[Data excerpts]
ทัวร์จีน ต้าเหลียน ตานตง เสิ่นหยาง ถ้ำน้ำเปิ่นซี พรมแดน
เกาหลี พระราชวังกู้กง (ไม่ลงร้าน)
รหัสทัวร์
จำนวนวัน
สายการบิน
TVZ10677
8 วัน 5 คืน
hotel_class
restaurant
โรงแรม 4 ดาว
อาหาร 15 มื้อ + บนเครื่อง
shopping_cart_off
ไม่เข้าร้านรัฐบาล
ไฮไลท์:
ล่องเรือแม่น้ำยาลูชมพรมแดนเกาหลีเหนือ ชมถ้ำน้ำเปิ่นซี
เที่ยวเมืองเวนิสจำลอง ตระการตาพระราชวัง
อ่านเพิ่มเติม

[Exercise goal]
Write each line of the data down again exactly as it reads.

[Answer to the problem]
ทัวร์จีน ต้าเหลียน ตานตง เสิ่นหยาง ถ้ำน้ำเปิ่นซี พรมแดน
เกาหลี พระราชวังกู้กง (ไม่ลงร้าน)
รหัสทัวร์
จำนวนวัน
สายการบิน
TVZ10677
8 วัน 5 คืน
hotel_class
restaurant
โรงแรม 4 ดาว
อาหาร 15 มื้อ + บนเครื่อง
shopping_cart_off
ไม่เข้าร้านรัฐบาล
ไฮไลท์:
ล่องเรือแม่น้ำยาลูชมพรมแดนเกาหลีเหนือ ชมถ้ำน้ำเปิ่นซี
เที่ยวเมืองเวนิสจำลอง ตระการตาพระราชวัง
อ่านเพิ่มเติม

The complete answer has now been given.